Grosseto (rad-net) - Heute startet die 31. Auflage des Giro d'Italia Internazionale Femminile, besser bekannt unter dem Titel Giro Rosa. Die einzige Grand Tour für Frauen geht in diesem Jahr über neun Etappen und insgesamt 971,8 Kilometer. Über diese Distanz erwartet die Frauen eine herausfordernde Strecke mit vier Bergankünften und einigen Höhenmetern.
Ursprünglich war die Rundfahrt vom 26. Juni bis 5. Juli geplant, musste aber auch aufgrund der Corona-Pandemie verschoben werden. Aufgrund dessen wurde auch die Anzahl der Etappen von zehn auf neun reduziert. Eigentlich war das der Plan, damit die Athletinnen rechtzeitig zur Straßen-Weltmeisterschaft in die Schweiz gelangen konnten, die allerdings nun nach Italien verlegt wurde und erst am 24. September beginnt. Anders als sonst, wird die diesjährige Ausgabe im zentralen und südlichen Teil Italiens ausgetragen und führt durch die Regionen der Toskana, Umbrien, Latium, Kampanien und Apulien.
Die Strecke
Der Standortwechsel bedeutet jedoch nicht, dass es einfacher für die Frauen wird, da die ersten vier Tage aus einem Mannschaftszeitfahren, einer Etappe im Strade Bianche-Stil mit Schotterabschnitten sowie zwei Bergankünften besteht.

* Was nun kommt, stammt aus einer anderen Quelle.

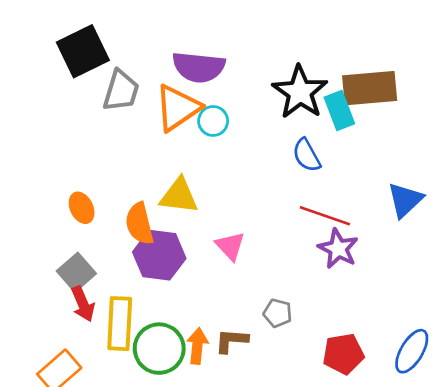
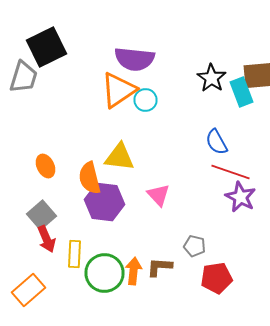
gray trapezoid: (121, 91) -> (24, 77), moved
black star: (300, 92) -> (212, 78), size x0.7
blue semicircle: (307, 155) -> (216, 142), moved
yellow rectangle: (120, 324) -> (74, 254), size x0.7
red pentagon: (343, 354) -> (216, 278), moved

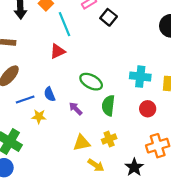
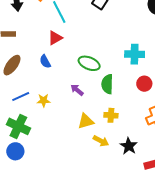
blue semicircle: (50, 94) -> (45, 61), moved
blue line: (25, 100) -> (21, 96), moved
yellow cross: (109, 139) -> (111, 115), turned 32
black star: (134, 167) -> (129, 146), moved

Der Kampf gegen die Uhr findet rund um Grosseto statt und ist 16,8 Kilometer lang. Hier können die Sieganwärterinnen schon einiges an Boden gut machen - oder auch verlieren. Ähnlich sieht das auf der zweiten Etappe aus. Der erste Schottersektor befindet sich nach nur 14 Kilometern. Dann führt der Weg das Peloton den Monte Amiata bis zum Aufstieg von Seggiano über teilweise unbefestigten Straßen, bis nur noch elf Kilometer zu fahren sind.

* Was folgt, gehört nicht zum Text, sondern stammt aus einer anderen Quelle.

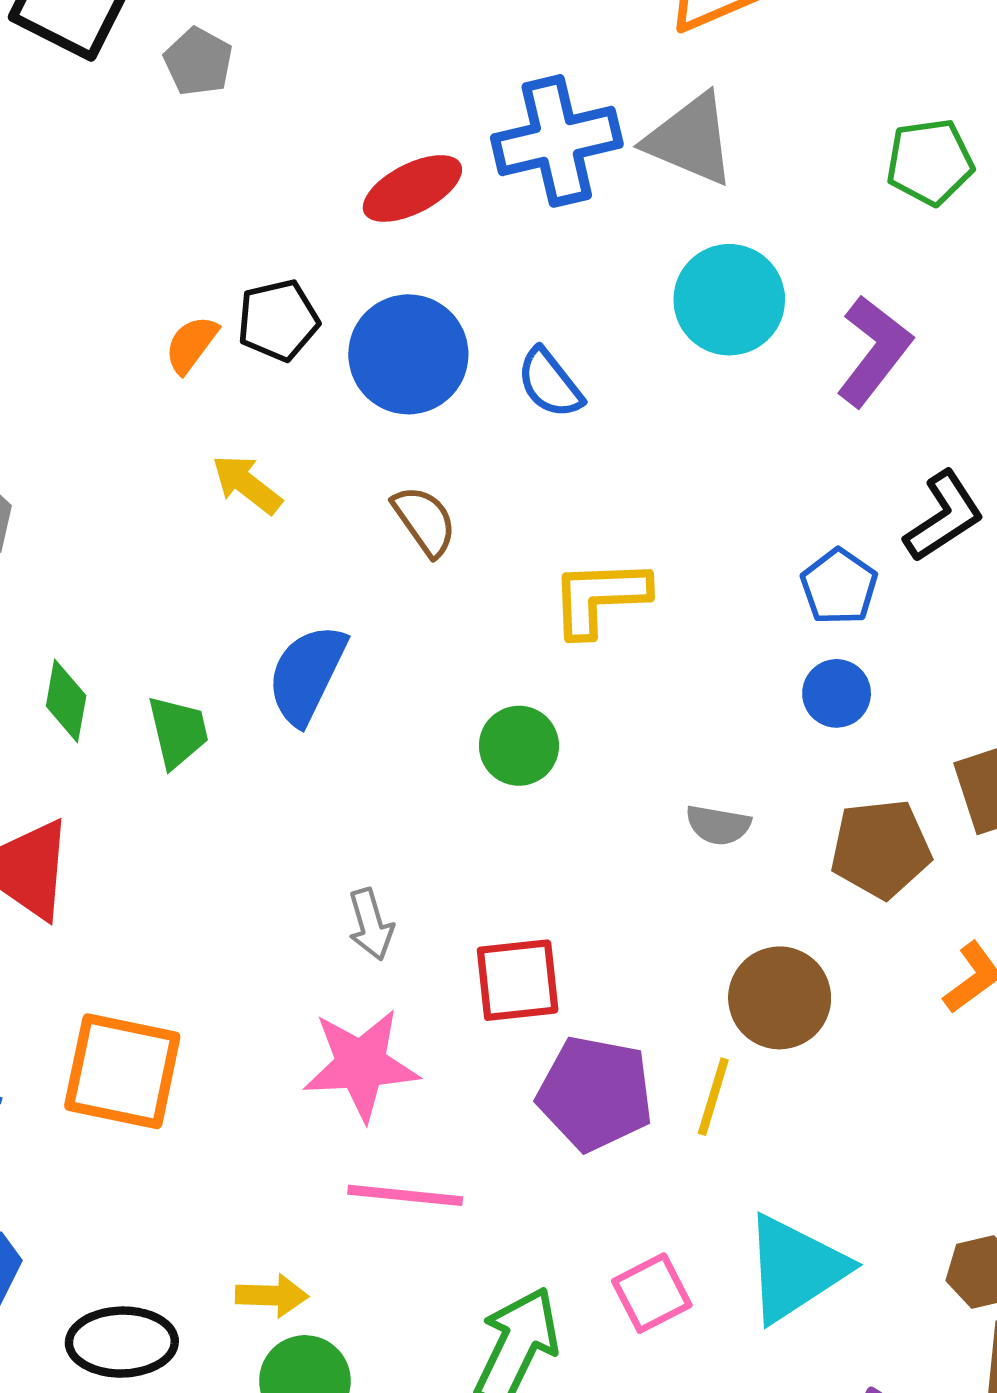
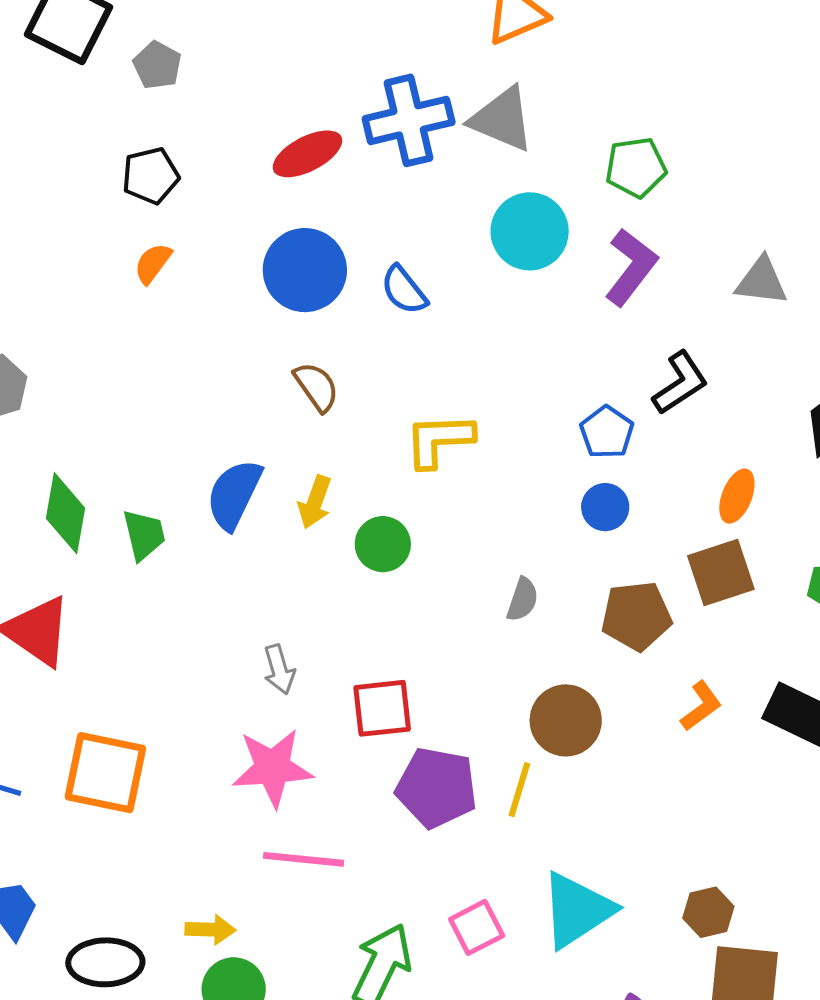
green pentagon: (930, 162) -> (636, 167), moved
black pentagon: (278, 320) -> (151, 176), moved
yellow arrow: (247, 484) -> (315, 502), moved, turned -108
green diamond: (66, 701) -> (65, 513), size x1.4
gray semicircle: (718, 825) -> (522, 599), turned -81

Die erste Bergankunft wartet am dritten Tag in Assisi auf die Fahrerinnen, die in Santa Fiora gestartet sind. Nach hügeligen 142,2 Kilometern muss das Feld einen Anstieg der ersten Kategorie zur Ziellinie bewältigen. Bei der vierten Etappe, die von Assisi bis Tivoli führt, haben sich die Veranstalter etwas Besonderes einfallen lassen. Mit der Gesamtstrecke von 170,3 Kilometern übersteigt die Route das von der UCI empfohlene Maximum für ein Damenrennen um gut zehn Kilometer - so ist nicht nur die Bergankunft eine Herausforderung, sondern für viele sicherlich auch die Distanz.
Am fünften Tag dürften erstmals die Sprinterinnen zum Zuge kommen. Die sechste Etappe von Torre del Greco nach Nola ist mit 97,5 Kilometern kurz, aber auch nicht einfach. 25 Kilometer vor dem Ziel wird der letzte Gipfel überwunden, ehe eine lange Abfahrt ins Ziel erfolgt. Eventuell haben hier auch einige schnelle Fahrer noch einmal die Chance, aufzuschließen und um den Tagessieg mitzufahren. Von Nola geht es auf der siebten Etappe schließlich weiter nach Maddaloni. Die 112,5 Kilometer lange Route weist ein eher hügeliges Profil auf.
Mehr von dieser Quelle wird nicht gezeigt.